## Instructions to follow
Wherever an image appears in the entries, drop it and reproduce everything else exactly.

*** Material for the task

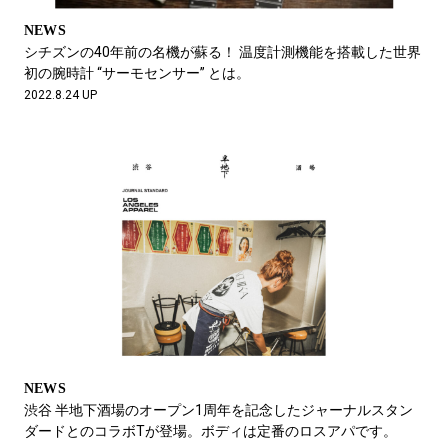
NEWS
シチズンの40年前の名機が蘇る！ 温度計測機能を搭載した世界
初の腕時計 “サーモセンサー” とは。
2022.8.24 UP
NEWS
渋谷 半地下酒場のオープン1周年を記念したジャーナルスタン
ダードとのコラボTが登場。ボディは定番のロスアパです。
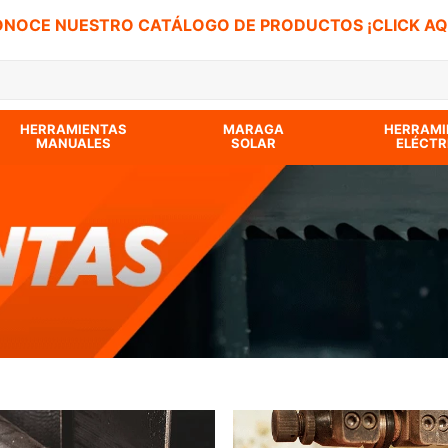
NOCE NUESTRO CATÁLOGO DE PRODUCTOS ¡CLICK AQ
 BUSCADOS
HERRAMIENTAS
MARAGA
HERRAMI
MANUALES
SOLAR
ELÉCTR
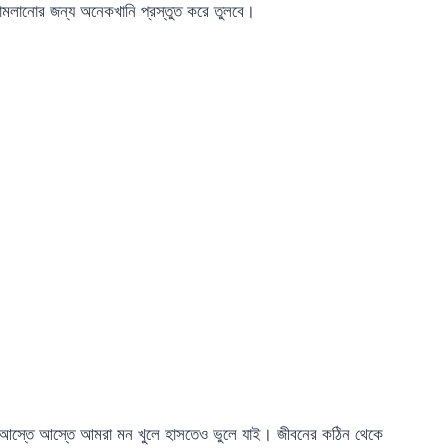
মলানোর জন্য অনেকখানি প্রস্তুত করে তুলবে।
খেতে আস্তে আস্তে আমরা মন খুলে হাসতেও ভুলে যাই। জীবনের কঠিন থেকে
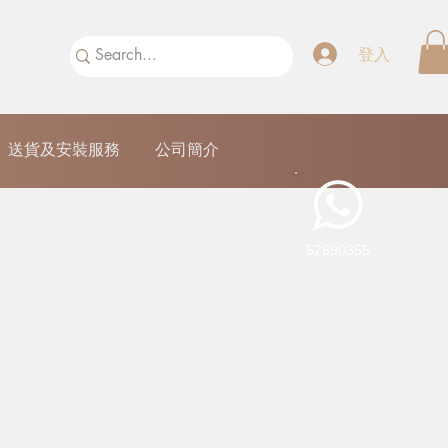
登入
送貨及安裝服務
公司簡介
52690355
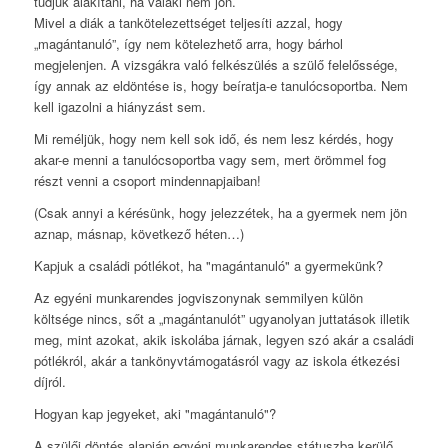
tudjuk alakítani, ha valaki nem jön.
Mivel a diák a tankötelezettséget teljesíti azzal, hogy
„magántanuló”, így nem kötelezhető arra, hogy bárhol
megjelenjen. A vizsgákra való felkészülés a szülő felelőssége,
így annak az eldöntése is, hogy beíratja-e tanulócsoportba. Nem
kell igazolni a hiányzást sem.
Mi reméljük, hogy nem kell sok idő, és nem lesz kérdés, hogy
akar-e menni a tanulócsoportba vagy sem, mert örömmel fog
részt venni a csoport mindennapjaiban!
(Csak annyi a kérésünk, hogy jelezzétek, ha a gyermek nem jön
aznap, másnap, következő héten…)
Kapjuk a családi pótlékot, ha "magántanuló" a gyermekünk?
Az egyéni munkarendes jogviszonynak semmilyen külön
költsége nincs, sőt a „magántanulót” ugyanolyan juttatások illetik
meg, mint azokat, akik iskolába járnak, legyen szó akár a családi
pótlékról, akár a tankönyvtámogatásról vagy az iskola étkezési
díjról.
Hogyan kap jegyeket, aki "magántanuló"?
A szülői döntés alapján egyéni munkarendes státuszba kerülő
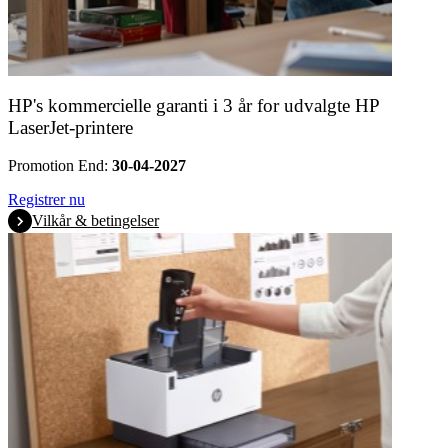
HP's kommercielle garanti i 3 år for udvalgte HP
LaserJet-printere
Promotion End:
30-04-2027
Registrer nu
Vilkår & betingelser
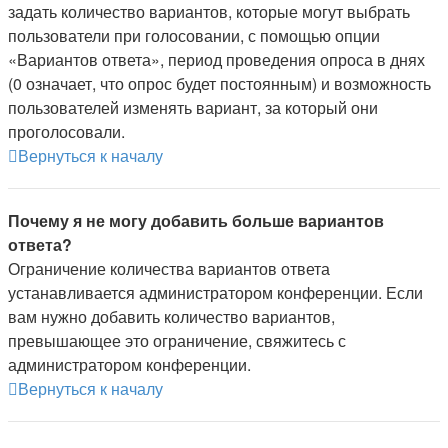
задать количество вариантов, которые могут выбрать
пользователи при голосовании, с помощью опции
«Вариантов ответа», период проведения опроса в днях
(0 означает, что опрос будет постоянным) и возможность
пользователей изменять вариант, за который они
проголосовали.
Вернуться к началу
Почему я не могу добавить больше вариантов
ответа?
Ограничение количества вариантов ответа
устанавливается администратором конференции. Если
вам нужно добавить количество вариантов,
превышающее это ограничение, свяжитесь с
администратором конференции.
Вернуться к началу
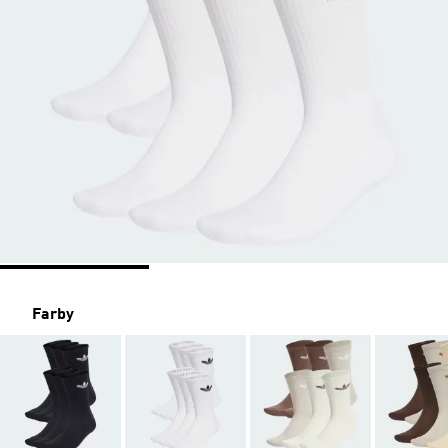
Farby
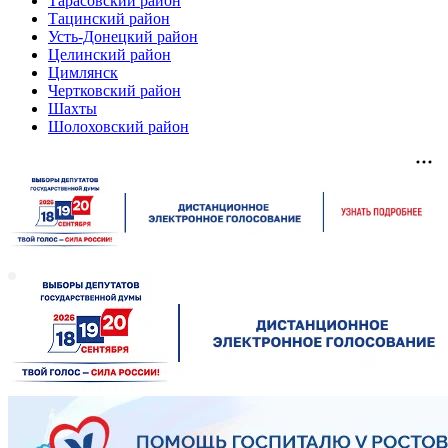
Тарасовский район
Тацинский район
Усть-Донецкий район
Целинский район
Цимлянск
Чертковский район
Шахты
Шолоховский район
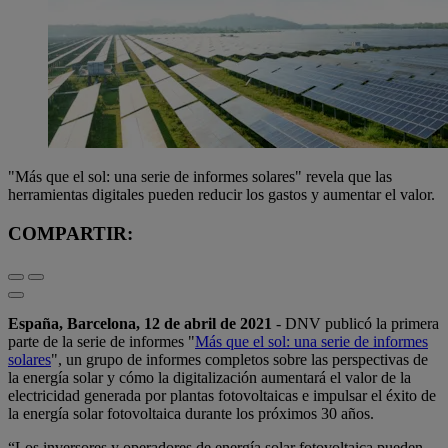
"Más que el sol: una serie de informes solares" revela que las
herramientas digitales pueden reducir los gastos y aumentar el valor.
COMPARTIR:
España, Barcelona, 12 de abril de 2021
- DNV publicó la primera
parte de la serie de informes "
Más que el sol: una serie de informes
solares
", un grupo de informes completos sobre las perspectivas de
la energía solar y cómo la digitalización aumentará el valor de la
electricidad generada por plantas fotovoltaicas e impulsar el éxito de
la energía solar fotovoltaica durante los próximos 30 años.
“Los inversores y operadores de energía solar fotovoltaica pueden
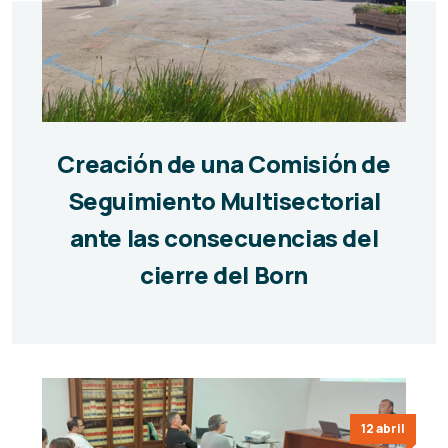
Creación de una Comisión de
Seguimiento Multisectorial
ante las consecuencias del
cierre del Born
12 abril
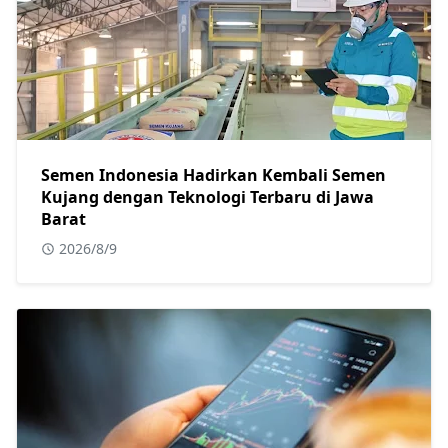
Semen Indonesia Hadirkan Kembali Semen
Kujang dengan Teknologi Terbaru di Jawa
Barat
2026/8/9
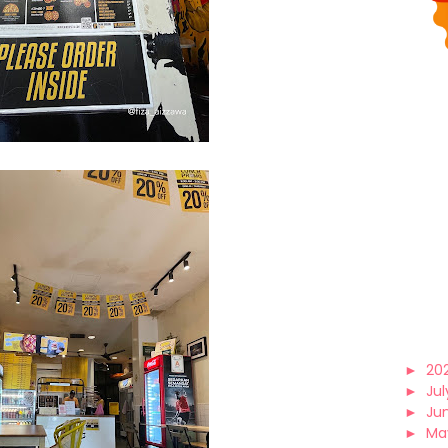
►
20
►
Jul
►
Ju
►
Ma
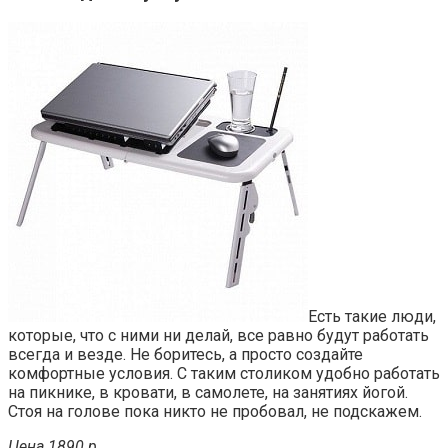
Есть такие люди,
которые, что с ними ни делай, все равно будут работать
всегда и везде. Не боритесь, а просто создайте
комфортные условия. С таким столиком удобно работать
на пикнике, в кровати, в самолете, на занятиях йогой.
Стоя на голове пока никто не пробовал, не подскажем.
Цена 1890 р.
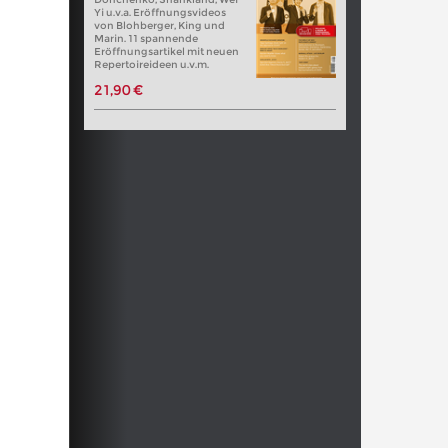
Yi u.v.a. Eröffnungsvideos
von Blohberger, King und
Marin. 11 spannende
Eröffnungsartikel mit neuen
Repertoireideen u.v.m.
21,90 €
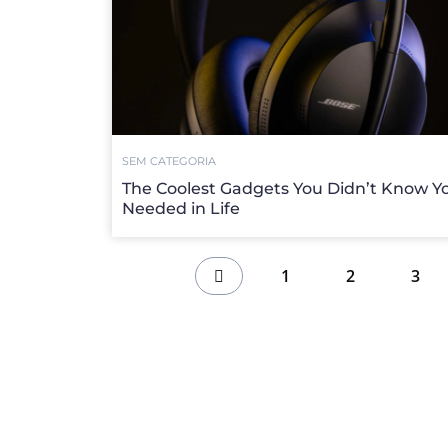
SEM CATEGORIA
The Coolest Gadgets You Didn’t Know Y
Needed in Life
1
2
3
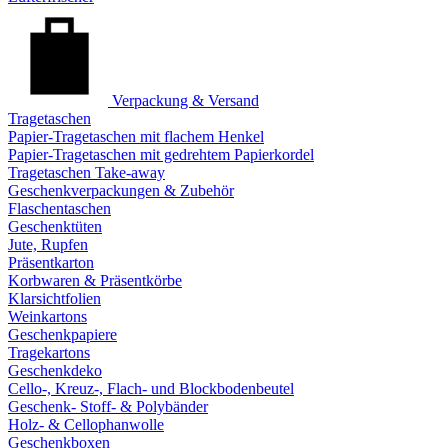
Verpackung & Versand
Tragetaschen
Papier-Tragetaschen mit flachem Henkel
Papier-Tragetaschen mit gedrehtem Papierkordel
Tragetaschen Take-away
Geschenkverpackungen & Zubehör
Flaschentaschen
Geschenktüten
Jute, Rupfen
Präsentkarton
Korbwaren & Präsentkörbe
Klarsichtfolien
Weinkartons
Geschenkpapiere
Tragekartons
Geschenkdeko
Cello-, Kreuz-, Flach- und Blockbodenbeutel
Geschenk- Stoff- & Polybänder
Holz- & Cellophanwolle
Geschenkboxen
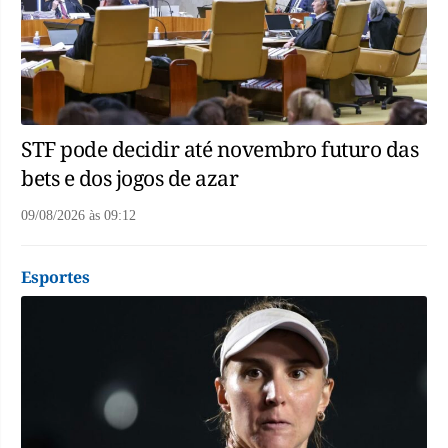
STF pode decidir até novembro futuro das
bets e dos jogos de azar
09/08/2026
às
09:12
Esportes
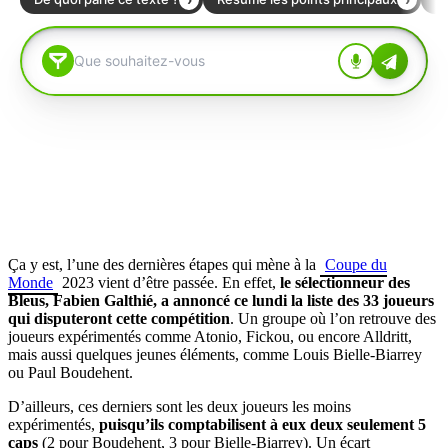
Ça y est, l’une des dernières étapes qui mène à la
Coupe du
Monde
2023 vient d’être passée. En effet,
le sélectionneur des
Bleus, Fabien Galthié, a annoncé ce lundi la liste des 33 joueurs
qui disputeront cette compétition
. Un groupe où l’on retrouve des
joueurs expérimentés comme Atonio, Fickou, ou encore Alldritt,
mais aussi quelques jeunes éléments, comme Louis Bielle-Biarrey
ou Paul Boudehent.
D’ailleurs, ces derniers sont les deux joueurs les moins
expérimentés,
puisqu’ils comptabilisent à eux deux seulement 5
caps
(2 pour Boudehent, 3 pour Bielle-Biarrey). Un écart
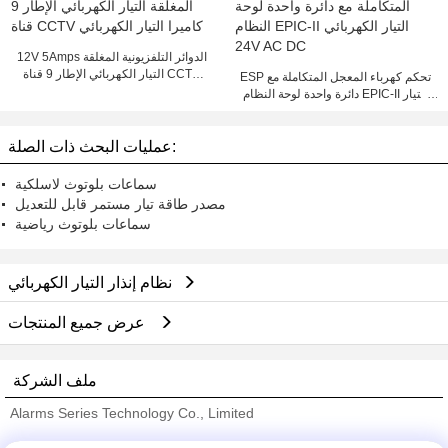
12V 5Amps الدوائر التلفزيونية المغلقة
التيار الكهربائي الإطار 9 قناة CCTV
ESP تحكم كهرباء المعجل المتكاملة مع
كاميرا التيار الكهربائي
دائرة واحدة لوحة النظام EPIC-II التيار
الكهربائي 24V AC DC
عمليات البحث ذات الصلة:
سماعات بلوتوث لاسلكية
مصدر طاقة تيار مستمر قابل للتعديل
سماعات بلوتوث رياضية
نظام إنذار التيار الكهربائي
عرض جميع المنتجات
ملف الشركة
Alarms Series Technology Co., Limited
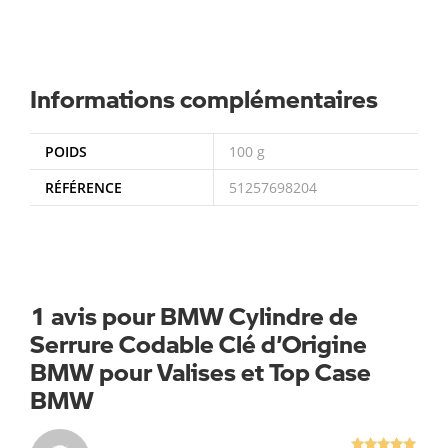
Informations complémentaires
POIDS
100 g
RÉFÉRENCE
51257698204
1 avis pour
BMW Cylindre de
Serrure Codable Clé d’Origine
BMW pour Valises et Top Case
BMW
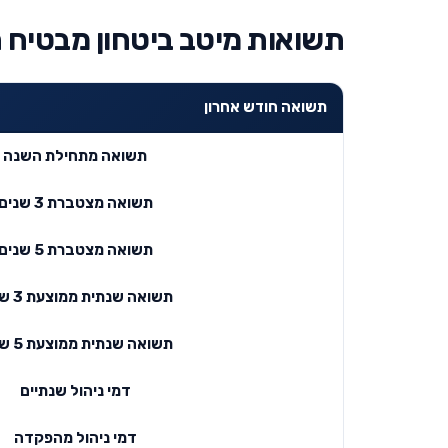
תשואות מיטב ביטחון מבטיח תשו
תשואה חודש אחרון
תשואה מתחילת השנה
תשואה מצטברת 3 שנים
תשואה מצטברת 5 שנים
תשואה שנתית ממוצעת 3 שנים
תשואה שנתית ממוצעת 5 שנים
דמי ניהול שנתיים
דמי ניהול מהפקדה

******

## Result of the task
NEWS
シチズンの40年前の名機が蘇る！ 温度計測機能を搭載した世界
初の腕時計 “サーモセンサー” とは。
2022.8.24 UP
NEWS
渋谷 半地下酒場のオープン1周年を記念したジャーナルスタン
ダードとのコラボTが登場。ボディは定番のロスアパです。
NOCE NUESTRO CATÁLOGO DE PRODUCTOS ¡CLICK AQ
 BUSCADOS
HERRAMIENTAS
MARAGA
HERRAMI
MANUALES
SOLAR
ELÉCTR
মলানোর জন্য অনেকখানি প্রস্তুত করে তুলবে।
খেতে আস্তে আস্তে আমরা মন খুলে হাসতেও ভুলে যাই। জীবনের কঠিন থেকে
登入
送貨及安裝服務
公司簡介
52690355
tudjuk alakítani, ha valaki nem jön.
Mivel a diák a tankötelezettséget teljesíti azzal, hogy
„magántanuló”, így nem kötelezhető arra, hogy bárhol
megjelenjen. A vizsgákra való felkészülés a szülő felelőssége,
így annak az eldöntése is, hogy beíratja-e tanulócsoportba. Nem
kell igazolni a hiányzást sem.
Mi reméljük, hogy nem kell sok idő, és nem lesz kérdés, hogy
akar-e menni a tanulócsoportba vagy sem, mert örömmel fog
részt venni a csoport mindennapjaiban!
(Csak annyi a kérésünk, hogy jelezzétek, ha a gyermek nem jön
aznap, másnap, következő héten…)
Kapjuk a családi pótlékot, ha "magántanuló" a gyermekünk?
Az egyéni munkarendes jogviszonynak semmilyen külön
költsége nincs, sőt a „magántanulót” ugyanolyan juttatások illetik
meg, mint azokat, akik iskolába járnak, legyen szó akár a családi
pótlékról, akár a tankönyvtámogatásról vagy az iskola étkezési
díjról.
Hogyan kap jegyeket, aki "magántanuló"?
A szülői döntés alapján egyéni munkarendes státuszba kerülő
HP's kommercielle garanti i 3 år for udvalgte HP
LaserJet-printere
Promotion End:
30-04-2027
Registrer nu
Vilkår & betingelser
задать количество вариантов, которые могут выбрать
пользователи при голосовании, с помощью опции
«Вариантов ответа», период проведения опроса в днях
(0 означает, что опрос будет постоянным) и возможность
пользователей изменять вариант, за который они
проголосовали.
Вернуться к началу
Почему я не могу добавить больше вариантов
ответа?
Ограничение количества вариантов ответа
устанавливается администратором конференции. Если
вам нужно добавить количество вариантов,
превышающее это ограничение, свяжитесь с
администратором конференции.
Вернуться к началу
Farby
Тарасовский район
Тацинский район
Усть-Донецкий район
Целинский район
Цимлянск
Чертковский район
Шахты
Шолоховский район
"Más que el sol: una serie de informes solares" revela que las
herramientas digitales pueden reducir los gastos y aumentar el valor.
COMPARTIR:
España, Barcelona, 12 de abril de 2021
- DNV publicó la primera
parte de la serie de informes "
Más que el sol: una serie de informes
solares
", un grupo de informes completos sobre las perspectivas de
la energía solar y cómo la digitalización aumentará el valor de la
electricidad generada por plantas fotovoltaicas e impulsar el éxito de
la energía solar fotovoltaica durante los próximos 30 años.
“Los inversores y operadores de energía solar fotovoltaica pueden
Creación de una Comisión de
Seguimiento Multisectorial
ante las consecuencias del
cierre del Born
12 abril
Semen Indonesia Hadirkan Kembali Semen
Kujang dengan Teknologi Terbaru di Jawa
Barat
2026/8/9
►
20
►
Jul
►
Ju
►
Ma
Есть такие люди,
которые, что с ними ни делай, все равно будут работать
всегда и везде. Не боритесь, а просто создайте
комфортные условия. С таким столиком удобно работать
на пикнике, в кровати, в самолете, на занятиях йогой.
Стоя на голове пока никто не пробовал, не подскажем.
Цена 1890 р.
Yi u.v.a. Eröffnungsvideos
von Blohberger, King und
Marin. 11 spannende
Eröffnungsartikel mit neuen
Repertoireideen u.v.m.
21,90 €
SEM CATEGORIA
The Coolest Gadgets You Didn’t Know Y
Needed in Life
1
2
3
Verpackung & Versand
Tragetaschen
Papier-Tragetaschen mit flachem Henkel
Papier-Tragetaschen mit gedrehtem Papierkordel
Tragetaschen Take-away
Geschenkverpackungen & Zubehör
Flaschentaschen
Geschenktüten
Jute, Rupfen
Präsentkarton
Korbwaren & Präsentkörbe
Klarsichtfolien
Weinkartons
Geschenkpapiere
Tragekartons
Geschenkdeko
Cello-, Kreuz-, Flach- und Blockbodenbeutel
Geschenk- Stoff- & Polybänder
Holz- & Cellophanwolle
Geschenkboxen
STF pode decidir até novembro futuro das
bets e dos jogos de azar
09/08/2026
às
09:12
Esportes
Ça y est, l’une des dernières étapes qui mène à la
Coupe du
Monde
2023 vient d’être passée. En effet,
le sélectionneur des
Bleus, Fabien Galthié, a annoncé ce lundi la liste des 33 joueurs
qui disputeront cette compétition
. Un groupe où l’on retrouve des
joueurs expérimentés comme Atonio, Fickou, ou encore Alldritt,
mais aussi quelques jeunes éléments, comme Louis Bielle-Biarrey
ou Paul Boudehent.
D’ailleurs, ces derniers sont les deux joueurs les moins
expérimentés,
puisqu’ils comptabilisent à eux deux seulement 5
caps
(2 pour Boudehent, 3 pour Bielle-Biarrey). Un écart
12V 5Amps الدوائر التلفزيونية المغلقة
التيار الكهربائي الإطار 9 قناة CCTV
ESP تحكم كهرباء المعجل المتكاملة مع
كاميرا التيار الكهربائي
دائرة واحدة لوحة النظام EPIC-II التيار
الكهربائي 24V AC DC
عمليات البحث ذات الصلة:
سماعات بلوتوث لاسلكية
مصدر طاقة تيار مستمر قابل للتعديل
سماعات بلوتوث رياضية
نظام إنذار التيار الكهربائي
عرض جميع المنتجات
ملف الشركة
Alarms Series Technology Co., Limited
Informations complémentaires
POIDS
100 g
RÉFÉRENCE
51257698204
1 avis pour
BMW Cylindre de
Serrure Codable Clé d’Origine
BMW pour Valises et Top Case
BMW
תשואות מיטב ביטחון מבטיח תשו
תשואה חודש אחרון
תשואה מתחילת השנה
תשואה מצטברת 3 שנים
תשואה מצטברת 5 שנים
תשואה שנתית ממוצעת 3 שנים
תשואה שנתית ממוצעת 5 שנים
דמי ניהול שנתיים
דמי ניהול מהפקדה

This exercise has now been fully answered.